§ **Task requirements**:
For every line in the records that has the word "triangle", make a copy.

[Dataset content Boundary: Start]

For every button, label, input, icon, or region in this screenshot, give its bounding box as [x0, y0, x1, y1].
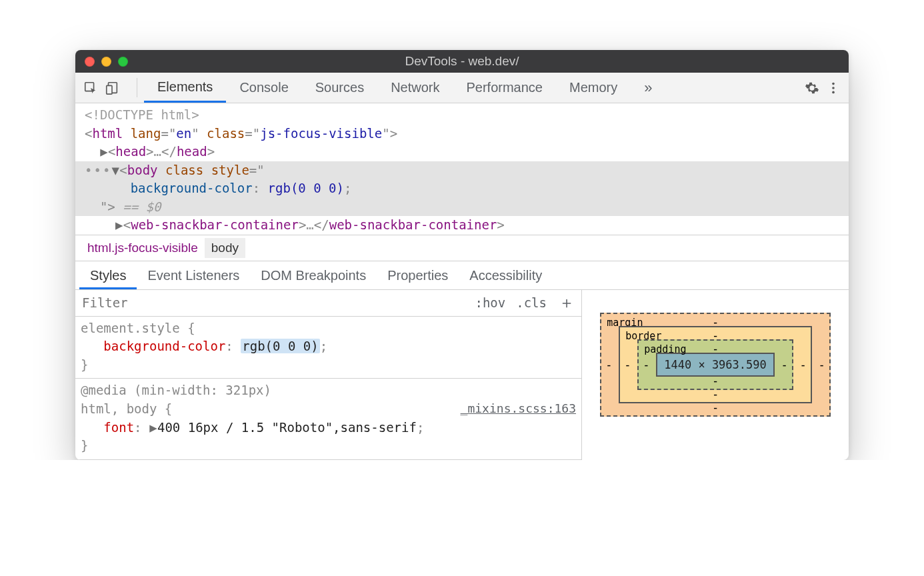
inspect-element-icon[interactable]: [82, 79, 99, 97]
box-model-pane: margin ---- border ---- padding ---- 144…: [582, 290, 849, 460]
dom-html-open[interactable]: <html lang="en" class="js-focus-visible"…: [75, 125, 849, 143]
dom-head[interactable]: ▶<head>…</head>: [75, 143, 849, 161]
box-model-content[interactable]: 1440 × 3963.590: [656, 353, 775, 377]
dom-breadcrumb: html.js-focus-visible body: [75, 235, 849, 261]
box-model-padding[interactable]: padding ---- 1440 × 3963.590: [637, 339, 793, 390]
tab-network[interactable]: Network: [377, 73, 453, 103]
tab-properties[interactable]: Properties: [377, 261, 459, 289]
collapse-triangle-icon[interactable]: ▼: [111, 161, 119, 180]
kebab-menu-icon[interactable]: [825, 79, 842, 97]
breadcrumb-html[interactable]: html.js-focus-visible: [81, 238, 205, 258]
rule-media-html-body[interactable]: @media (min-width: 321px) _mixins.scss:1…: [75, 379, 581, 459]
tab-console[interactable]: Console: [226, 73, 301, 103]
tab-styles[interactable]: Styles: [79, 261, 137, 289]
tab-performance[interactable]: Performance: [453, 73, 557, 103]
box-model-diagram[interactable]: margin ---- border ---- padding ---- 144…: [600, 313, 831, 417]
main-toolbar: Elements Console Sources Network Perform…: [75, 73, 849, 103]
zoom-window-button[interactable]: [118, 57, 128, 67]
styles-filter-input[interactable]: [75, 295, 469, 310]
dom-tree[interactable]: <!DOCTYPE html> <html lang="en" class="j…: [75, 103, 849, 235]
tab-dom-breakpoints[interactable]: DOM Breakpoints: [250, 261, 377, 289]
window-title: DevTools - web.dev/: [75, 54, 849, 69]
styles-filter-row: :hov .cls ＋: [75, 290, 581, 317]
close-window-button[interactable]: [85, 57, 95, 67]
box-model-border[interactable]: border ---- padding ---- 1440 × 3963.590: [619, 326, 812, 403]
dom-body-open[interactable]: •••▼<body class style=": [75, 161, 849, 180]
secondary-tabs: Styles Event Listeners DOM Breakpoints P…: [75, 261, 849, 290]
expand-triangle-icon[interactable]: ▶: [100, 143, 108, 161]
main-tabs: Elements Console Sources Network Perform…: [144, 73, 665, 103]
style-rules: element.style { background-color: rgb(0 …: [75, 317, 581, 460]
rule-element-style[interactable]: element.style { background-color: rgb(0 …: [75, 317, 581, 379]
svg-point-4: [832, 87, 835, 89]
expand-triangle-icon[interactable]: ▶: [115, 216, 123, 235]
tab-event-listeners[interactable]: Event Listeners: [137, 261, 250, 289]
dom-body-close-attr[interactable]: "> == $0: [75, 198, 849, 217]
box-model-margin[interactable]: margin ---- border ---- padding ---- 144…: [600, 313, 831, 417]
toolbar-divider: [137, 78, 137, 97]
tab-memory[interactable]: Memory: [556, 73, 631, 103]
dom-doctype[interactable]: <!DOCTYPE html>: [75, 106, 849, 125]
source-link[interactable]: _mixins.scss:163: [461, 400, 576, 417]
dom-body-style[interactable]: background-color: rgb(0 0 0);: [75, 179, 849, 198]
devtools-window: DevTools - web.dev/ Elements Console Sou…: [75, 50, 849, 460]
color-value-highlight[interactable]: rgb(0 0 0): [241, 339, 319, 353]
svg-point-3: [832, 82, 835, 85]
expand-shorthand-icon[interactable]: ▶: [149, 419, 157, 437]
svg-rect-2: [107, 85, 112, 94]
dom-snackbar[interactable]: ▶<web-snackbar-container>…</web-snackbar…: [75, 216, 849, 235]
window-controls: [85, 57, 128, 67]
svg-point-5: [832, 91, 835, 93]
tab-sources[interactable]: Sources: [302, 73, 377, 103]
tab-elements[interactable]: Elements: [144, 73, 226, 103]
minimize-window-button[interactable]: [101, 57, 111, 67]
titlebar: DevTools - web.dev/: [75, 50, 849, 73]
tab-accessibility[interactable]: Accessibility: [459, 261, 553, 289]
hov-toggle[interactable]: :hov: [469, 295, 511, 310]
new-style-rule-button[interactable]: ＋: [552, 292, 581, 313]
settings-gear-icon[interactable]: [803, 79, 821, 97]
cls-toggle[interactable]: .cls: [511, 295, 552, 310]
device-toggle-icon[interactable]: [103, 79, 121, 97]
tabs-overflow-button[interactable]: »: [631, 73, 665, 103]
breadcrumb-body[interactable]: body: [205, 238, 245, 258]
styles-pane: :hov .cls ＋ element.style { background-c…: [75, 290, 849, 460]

[Dataset content Boundary: End]
[Dataset content Boundary: Start]

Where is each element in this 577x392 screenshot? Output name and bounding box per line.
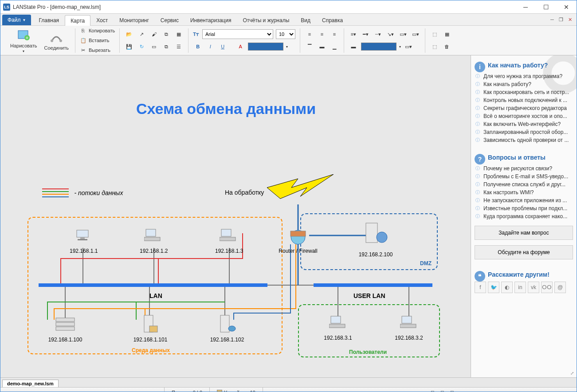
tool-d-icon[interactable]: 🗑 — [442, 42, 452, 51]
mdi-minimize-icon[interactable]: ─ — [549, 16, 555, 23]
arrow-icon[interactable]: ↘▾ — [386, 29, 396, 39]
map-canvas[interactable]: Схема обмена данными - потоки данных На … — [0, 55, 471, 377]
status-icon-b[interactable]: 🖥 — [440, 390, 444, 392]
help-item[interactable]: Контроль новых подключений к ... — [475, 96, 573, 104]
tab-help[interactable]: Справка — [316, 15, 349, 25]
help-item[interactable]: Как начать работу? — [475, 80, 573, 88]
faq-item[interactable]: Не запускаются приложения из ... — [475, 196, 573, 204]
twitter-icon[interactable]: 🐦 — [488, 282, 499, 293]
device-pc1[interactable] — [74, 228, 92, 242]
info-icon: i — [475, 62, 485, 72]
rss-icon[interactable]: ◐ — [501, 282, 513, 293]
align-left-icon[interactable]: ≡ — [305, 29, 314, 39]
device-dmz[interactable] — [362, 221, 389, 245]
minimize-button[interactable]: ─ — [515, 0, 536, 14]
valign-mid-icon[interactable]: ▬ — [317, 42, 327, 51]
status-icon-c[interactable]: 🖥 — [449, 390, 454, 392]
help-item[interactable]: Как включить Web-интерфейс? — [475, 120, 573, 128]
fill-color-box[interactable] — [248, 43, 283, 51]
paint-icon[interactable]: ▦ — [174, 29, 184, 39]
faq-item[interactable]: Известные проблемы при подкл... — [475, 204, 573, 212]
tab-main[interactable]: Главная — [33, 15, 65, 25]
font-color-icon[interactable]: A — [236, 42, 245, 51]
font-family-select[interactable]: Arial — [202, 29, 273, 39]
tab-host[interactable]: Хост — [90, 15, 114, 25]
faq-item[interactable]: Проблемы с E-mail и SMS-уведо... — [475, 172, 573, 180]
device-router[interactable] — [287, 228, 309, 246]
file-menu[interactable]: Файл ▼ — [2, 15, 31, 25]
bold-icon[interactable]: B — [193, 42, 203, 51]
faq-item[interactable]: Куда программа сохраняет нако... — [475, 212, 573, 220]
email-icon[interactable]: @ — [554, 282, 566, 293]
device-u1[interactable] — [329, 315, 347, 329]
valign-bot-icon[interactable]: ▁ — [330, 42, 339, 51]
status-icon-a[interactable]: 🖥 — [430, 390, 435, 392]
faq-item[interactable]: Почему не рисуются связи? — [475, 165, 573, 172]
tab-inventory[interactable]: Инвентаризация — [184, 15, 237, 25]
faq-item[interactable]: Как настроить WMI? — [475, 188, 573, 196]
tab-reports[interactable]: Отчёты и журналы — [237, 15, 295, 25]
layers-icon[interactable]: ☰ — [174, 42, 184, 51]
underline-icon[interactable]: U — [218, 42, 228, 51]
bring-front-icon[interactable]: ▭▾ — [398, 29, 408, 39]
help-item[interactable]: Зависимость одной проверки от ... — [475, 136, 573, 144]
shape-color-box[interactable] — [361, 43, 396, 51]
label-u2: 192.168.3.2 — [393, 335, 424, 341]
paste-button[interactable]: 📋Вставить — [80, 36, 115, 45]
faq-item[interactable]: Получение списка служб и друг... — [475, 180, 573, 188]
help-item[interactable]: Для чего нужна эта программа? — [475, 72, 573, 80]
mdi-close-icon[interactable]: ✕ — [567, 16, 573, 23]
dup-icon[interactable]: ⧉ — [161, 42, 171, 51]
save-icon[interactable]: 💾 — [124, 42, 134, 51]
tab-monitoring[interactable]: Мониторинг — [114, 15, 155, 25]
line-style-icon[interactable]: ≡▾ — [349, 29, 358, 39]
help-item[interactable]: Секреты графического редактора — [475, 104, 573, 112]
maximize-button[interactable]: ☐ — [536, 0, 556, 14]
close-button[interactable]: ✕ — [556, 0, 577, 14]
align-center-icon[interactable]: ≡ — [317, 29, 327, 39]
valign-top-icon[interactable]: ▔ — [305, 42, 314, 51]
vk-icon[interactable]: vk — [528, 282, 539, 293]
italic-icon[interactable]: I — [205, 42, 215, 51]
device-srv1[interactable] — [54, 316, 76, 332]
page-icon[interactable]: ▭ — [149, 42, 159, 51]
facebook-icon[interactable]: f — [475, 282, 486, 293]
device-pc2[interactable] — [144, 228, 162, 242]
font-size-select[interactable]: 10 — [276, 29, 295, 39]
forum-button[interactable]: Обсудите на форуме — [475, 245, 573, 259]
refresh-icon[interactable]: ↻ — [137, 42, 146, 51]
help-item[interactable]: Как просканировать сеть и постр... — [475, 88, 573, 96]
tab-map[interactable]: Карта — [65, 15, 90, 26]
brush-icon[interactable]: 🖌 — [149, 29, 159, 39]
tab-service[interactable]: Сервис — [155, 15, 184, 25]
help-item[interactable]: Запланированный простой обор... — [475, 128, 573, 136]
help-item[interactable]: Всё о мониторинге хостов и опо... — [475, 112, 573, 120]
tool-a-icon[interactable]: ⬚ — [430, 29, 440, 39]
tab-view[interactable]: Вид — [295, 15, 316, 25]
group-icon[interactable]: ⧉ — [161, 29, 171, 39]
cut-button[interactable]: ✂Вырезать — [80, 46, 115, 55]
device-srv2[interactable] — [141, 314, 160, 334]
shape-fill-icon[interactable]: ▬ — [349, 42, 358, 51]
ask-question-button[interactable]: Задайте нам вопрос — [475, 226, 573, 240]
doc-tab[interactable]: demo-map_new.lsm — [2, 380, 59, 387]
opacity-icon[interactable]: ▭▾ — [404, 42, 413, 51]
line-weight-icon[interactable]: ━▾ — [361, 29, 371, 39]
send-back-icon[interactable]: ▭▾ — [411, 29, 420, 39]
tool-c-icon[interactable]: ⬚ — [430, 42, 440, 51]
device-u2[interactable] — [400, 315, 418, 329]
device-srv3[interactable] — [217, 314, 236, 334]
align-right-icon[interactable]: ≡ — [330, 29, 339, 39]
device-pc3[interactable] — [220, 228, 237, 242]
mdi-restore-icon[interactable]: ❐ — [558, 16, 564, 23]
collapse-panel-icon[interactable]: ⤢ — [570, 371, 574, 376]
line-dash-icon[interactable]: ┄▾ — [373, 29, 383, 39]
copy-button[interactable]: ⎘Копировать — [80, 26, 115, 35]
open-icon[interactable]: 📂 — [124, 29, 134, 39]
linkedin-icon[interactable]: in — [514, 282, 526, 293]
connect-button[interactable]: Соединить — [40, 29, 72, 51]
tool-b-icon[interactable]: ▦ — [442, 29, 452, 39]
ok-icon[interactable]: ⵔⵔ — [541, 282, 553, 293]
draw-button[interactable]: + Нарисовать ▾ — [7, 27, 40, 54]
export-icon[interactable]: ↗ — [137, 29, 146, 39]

[Dataset content Boundary: End]

§ **The answer**:
collapse-triangle-icon[interactable]: ▼: [111, 161, 119, 180]
expand-triangle-icon[interactable]: ▶: [100, 143, 108, 161]
expand-triangle-icon[interactable]: ▶: [115, 216, 123, 235]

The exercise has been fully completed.